Upon seeing my first article published, I was ecstatic. My first piece of art was out there for the world to see and I couldn’t be happier. Then, I looked at the tags and saw the words “single mom” and immediately felt awkward.
Those two little words bothered me so much. I could not deny, by definition that yes, I am a single mother. I am neither married to nor even dating the father of my child. However, I did not identify myself as a single mother. To me, I wanted to be thought of as simply as a mother. Why did my parenthood have to be defined by whether or not I was with the father? Did that lessen the quality of my take on parenting? Am I less qualified to give advice to mothers who are married?
I struggled with this for awhile. I had to look inward. Why do I reject this title so vehemently? What’s wrong with being a single mom?
Growing up, the dream was to have children after marriage. I thought I was doing good. I had made it to 27 with no pregnancies. But life has a funny way of making a fool of you. I found myself exactly where I didn’t want to be; raising a child in a home alone. Now, let me be clear, her father and I co-parent very well. And I think that’s part of what stopped me from identifying as a single mother. Every decision that’s been made for my daughter from conception has been a joint one, she lives between both homes, and he provides for her. So, because I felt like I had a partner in this parenting thing, I did not see my position being the same as what I’ve seen other single mothers go through. I couldn’t identify with their struggles, or so I thought.

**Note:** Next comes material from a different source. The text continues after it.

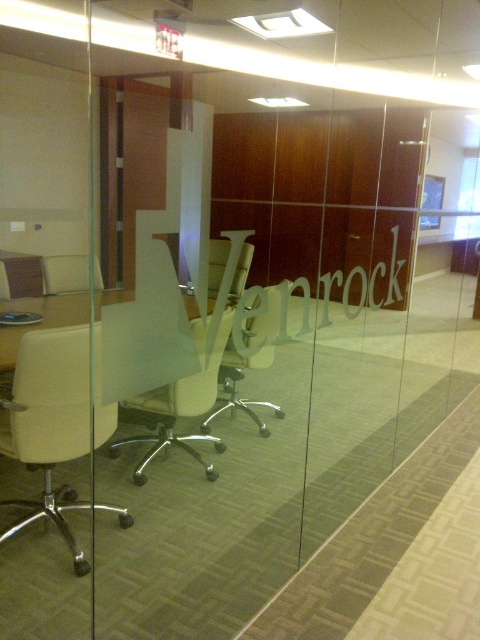 Looking at this image, you are standing at the point labeled point (237, 262) in a modern office. You need to walk to the point labeled point (95, 436). According to the image, which direction should you move?

You should move forward because point (95, 436) is in front of point (237, 262).

You are standing in the modern office and want to walk towards the two points marked in the image. Which point, point [179,387] or point [228,296], will you reach first?

Point [179,387] is closer to the viewer than point [228,296], so you will reach point [179,387] first. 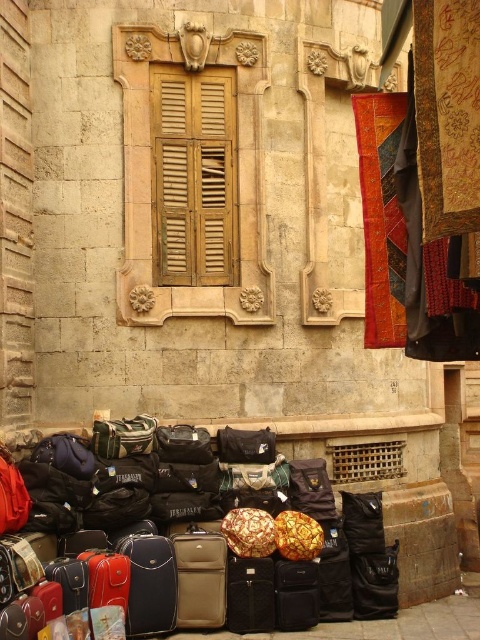 You are at an airport and need to identify your luggage. You remember that your luggage is the larger one between the matte black suitcase at lower center and the wooden at center. Which one should you choose?

The matte black suitcase at lower center is larger than the wooden at center, so you should choose the matte black suitcase at lower center.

Think of how the media and even people in our own community characterize single moms — bitter, using babies as pawns, money hungry for child support, etc. From the strong single mothers I’ve been blessed to know, I know that these generalizations are far from the truth. Most of the women in my family and my friends are single mothers. I’ve witnessed the passion and drive with which they support their families not by choice, but by circumstance. They each took pride in their abilities to raise well rounded children, some without any help at all from the fathers. Yet and still, my internal struggle with this new identity was between the truth I knew and how I felt I would be perceived.
What I had to come to realize is that although I became a mother under circumstances different than I had hoped for; I can not dwell on that. My present reality is the one in which I have to reside and so that means that I can no longer reject the title of single mother. No matter how well her father and I co-parent, we aren’t together under the same roof. My child is still being raised between two homes and as primary caregiver, there are some liberties that I just don’t have. But what I’ve also come to understand is that I can’t live my truth worried about what society thinks. I know who I am and what I am. I am a mom, a single mom. As a single mother, my experiences will be different than a mother with the father in the home. But, different doesn’t mean any better or worse. My experiences aren’t less valuable because I put the word “single” in front of it.
Looking at my daughter, I am proud. I feel that over these past 18 months, I’ve grown and hit milestones right along with her. Part of this growth is acknowledging the strength and resilience I’ve gained from being a single mother. Lastly, I’ve gained a new appreciation and admiration for other single mothers. I’ve always known that raising a child on your own couldn’t be easy, but you can never know to what extent until you are in that position yourself. For this experience, I am grateful.